| Title: | High-Dimensional Multi-Study Robust Factor Model |
|---|---|
| Description: | We introduce a high-dimensional multi-study robust factor model, which learns latent features and accounts for the heterogeneity among source. It could be used for analyzing heterogeneous RNA sequencing data. More details can be referred to Jiang et al. (2025) <doi:10.48550/arXiv.2506.18478>. |
| Authors: | Wei Liu [aut, cre], Xiaolu Jiang [aut] |
| Maintainer: | Wei Liu <[email protected]> |
| License: | GPL-3 |
| Version: | 1.1.0 |
| Built: | 2026-05-06 05:06:02 UTC |
| Source: | https://github.com/feiyoung/multirfm |
Generate simulated data for multi-study factor analysis under different error distributions. The data follows a factor model with common factors (shared across studies) and study-specific factors (unique to each study), plus noise.
gendata_simu_multi( seed = 1, nvec = c(100, 300), p = 50, q = 3, qs = rep(2, length(nvec)), err.type = c("gaussian", "mvt", "exp", "t", "mixnorm", "pareto"), rho = c(1, 1), sigma2_eps = 0.1, nu = 1 )gendata_simu_multi( seed = 1, nvec = c(100, 300), p = 50, q = 3, qs = rep(2, length(nvec)), err.type = c("gaussian", "mvt", "exp", "t", "mixnorm", "pareto"), rho = c(1, 1), sigma2_eps = 0.1, nu = 1 )
seed |
Integer, default = 1. Random seed for reproducibility of simulated data. |
nvec |
Numeric vector (length >= 2). Sample sizes of each study (e.g., 'c(150, 200)' for 2 studies with 150 and 200 samples). |
p |
Integer, default = 50. Number of variables (features) in the data. |
q |
Integer, default = 3. Number of common factors (shared across all studies). |
qs |
Numeric vector with length equal to 'length(nvec)', default = 'rep(2, length(nvec))'. Number of study-specific factors for each study (e.g., 'c(2,2)' for 2 studies each with 2 specific factors). |
err.type |
Character, default = "gaussian". Error distribution type, one of: - "gaussian": Gaussian (normal) distribution; - "mvt": Multivariate t-distribution; - "exp": Exponential distribution (centered to mean 0); - "t": Univariate t-distribution (independent across variables); - "mixnorm": Mixture of two normal distributions; - "pareto": Pareto distribution (centered to mean 0). |
rho |
Numeric vector of length 2, default = 'c(1,1)'. Scaling factors for: - 'rho1': Common factor loadings (matrix 'A0'); - 'rho2': Study-specific factor loadings (matrix list 'Blist0'). |
sigma2_eps |
Numeric, default = 0.1. Variance of the error term (controls noise level). |
nu |
Integer, default = 1. Degrees of freedom for t-distribution ("mvt" or "t" 'err.type'). Ignored for other error distributions. |
The simulated data follows the multi-study factor model:
Xs = mu0s + Fs x A0 + Hs x B0s + epsilons
True parameters ('A0', 'Blist0', 'mu0') are generated with orthogonal constraints to ensure identifiability.
A list containing the simulated data and true parameter values (for model evaluation):
Xlist: List of matrices. Each element is a data matrix (ns × p) for study s,
where ns = 'nvec[s]' (sample size of study s), p = number of variables.
mu0: Matrix (p × S). True mean vector for each variable (row) in each study (column),
where S = 'length(nvec)' (number of studies).
A0: Matrix (p × q). True common factor loadings (shared across all studies) —
constructed as the first q columns of an orthogonal matrix ('A1') generated internally.
This is the "ground truth" that modeling functions (e.g., MultiRFM) aim to estimate.
Blist0: List of matrices. Each element is a true study-specific factor loadings matrix (p × qs[s])
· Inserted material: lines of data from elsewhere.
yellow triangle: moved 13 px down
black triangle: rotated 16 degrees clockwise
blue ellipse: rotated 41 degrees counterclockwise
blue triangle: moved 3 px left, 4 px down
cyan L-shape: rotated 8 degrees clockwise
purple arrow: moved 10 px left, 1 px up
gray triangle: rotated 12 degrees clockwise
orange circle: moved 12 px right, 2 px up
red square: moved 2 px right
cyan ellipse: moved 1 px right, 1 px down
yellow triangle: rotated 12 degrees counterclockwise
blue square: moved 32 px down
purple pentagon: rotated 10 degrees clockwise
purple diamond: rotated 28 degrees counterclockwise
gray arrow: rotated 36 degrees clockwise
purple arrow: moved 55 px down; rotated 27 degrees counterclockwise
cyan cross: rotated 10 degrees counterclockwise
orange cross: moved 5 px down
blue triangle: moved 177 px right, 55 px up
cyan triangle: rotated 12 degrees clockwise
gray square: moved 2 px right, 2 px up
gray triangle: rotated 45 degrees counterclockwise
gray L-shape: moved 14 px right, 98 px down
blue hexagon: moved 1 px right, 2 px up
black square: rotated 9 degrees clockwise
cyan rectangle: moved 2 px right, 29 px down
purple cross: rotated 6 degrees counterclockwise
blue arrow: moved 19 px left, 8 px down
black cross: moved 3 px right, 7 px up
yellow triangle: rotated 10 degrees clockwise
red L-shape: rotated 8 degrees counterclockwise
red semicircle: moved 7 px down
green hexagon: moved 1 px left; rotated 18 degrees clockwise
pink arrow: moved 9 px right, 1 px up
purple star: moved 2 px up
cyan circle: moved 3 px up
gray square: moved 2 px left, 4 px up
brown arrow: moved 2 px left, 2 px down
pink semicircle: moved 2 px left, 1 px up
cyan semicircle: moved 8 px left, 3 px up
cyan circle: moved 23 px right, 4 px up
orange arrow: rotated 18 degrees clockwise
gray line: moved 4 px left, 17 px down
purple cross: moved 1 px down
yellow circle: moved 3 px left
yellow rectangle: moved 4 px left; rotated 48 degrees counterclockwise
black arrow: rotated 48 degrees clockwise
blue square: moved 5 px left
for study s. Constructed from orthogonal matrices (similar to 'A0') and scaled by 'rho[2]'.
Another "ground truth" for model evaluation.
Flist: List of matrices. Each element is a true common factor score matrix (ns × q) for study s,
generated from a standard normal distribution. These are the latent common factor values used to generate 'Xlist'.
Hlist: List of matrices. Each element is a true study-specific factor score matrix (ns × qs[s])
for study s, generated from a standard normal distribution. Latent specific factor values used to generate 'Xlist'.
q: Integer. Number of common factors used for data generation (same as input 'q', for reference).
qs: Numeric vector. Number of study-specific factors used for data generation (same as input 'qs', for reference).
Wei Liu
# Example 1: Gaussian error (2 studies, 100/200 samples, 50 variables) set.seed(123) sim_data <- gendata_simu_multi( seed = 123, nvec = c(100, 200), p = 50, q = 3, # 3 common factors qs = c(2, 2), # 2 specific factors per study err.type = "gaussian", rho = c(1, 1), sigma2_eps = 0.1 ) str(sim_data) # Check structure of simulated data # Extract true parameters for model evaluation true_A <- sim_data$A0 # True common loadings true_B1 <- sim_data$Blist0[[1]] # True specific loadings (study 1)# Example 1: Gaussian error (2 studies, 100/200 samples, 50 variables) set.seed(123) sim_data <- gendata_simu_multi( seed = 123, nvec = c(100, 200), p = 50, q = 3, # 3 common factors qs = c(2, 2), # 2 specific factors per study err.type = "gaussian", rho = c(1, 1), sigma2_eps = 0.1 ) str(sim_data) # Check structure of simulated data # Extract true parameters for model evaluation true_A <- sim_data$A0 # True common loadings true_B1 <- sim_data$Blist0[[1]] # True specific loadings (study 1)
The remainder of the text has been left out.